** EXERCISE INPUTS **
Content starts

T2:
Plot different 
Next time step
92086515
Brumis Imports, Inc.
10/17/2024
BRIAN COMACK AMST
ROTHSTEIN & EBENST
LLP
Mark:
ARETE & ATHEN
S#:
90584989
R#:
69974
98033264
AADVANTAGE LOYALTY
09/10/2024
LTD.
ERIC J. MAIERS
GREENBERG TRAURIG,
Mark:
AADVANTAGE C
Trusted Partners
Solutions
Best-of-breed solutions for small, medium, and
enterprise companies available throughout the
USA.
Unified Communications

Content ends
Content starts

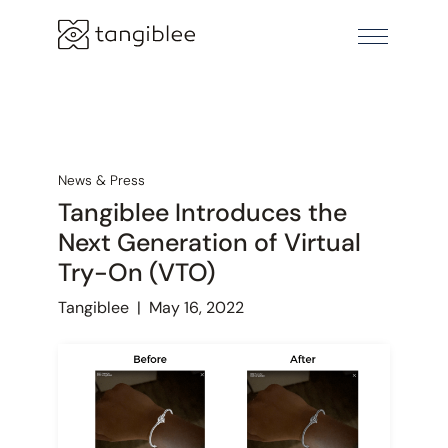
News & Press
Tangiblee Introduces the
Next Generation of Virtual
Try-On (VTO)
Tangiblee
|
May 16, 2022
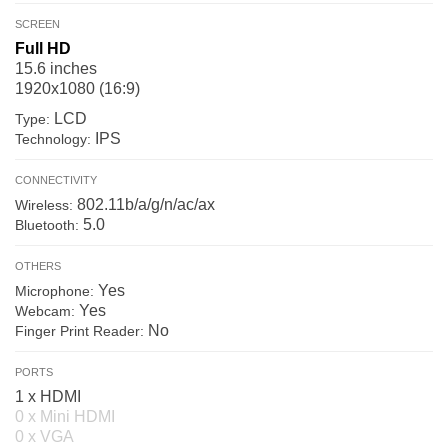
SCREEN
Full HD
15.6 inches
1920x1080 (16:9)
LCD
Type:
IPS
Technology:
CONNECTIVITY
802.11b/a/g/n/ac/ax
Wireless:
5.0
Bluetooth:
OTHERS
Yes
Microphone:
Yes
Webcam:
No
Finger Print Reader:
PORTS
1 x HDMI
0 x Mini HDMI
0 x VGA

Content ends
Content starts

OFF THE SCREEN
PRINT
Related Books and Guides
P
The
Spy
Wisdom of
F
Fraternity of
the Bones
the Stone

Content ends

** YOUR OBJECTIVE **
Single out each line of the records above with the string "Tangiblee" in it, and copy it.

** FINAL ANSWER **
Tangiblee Introduces the
Tangiblee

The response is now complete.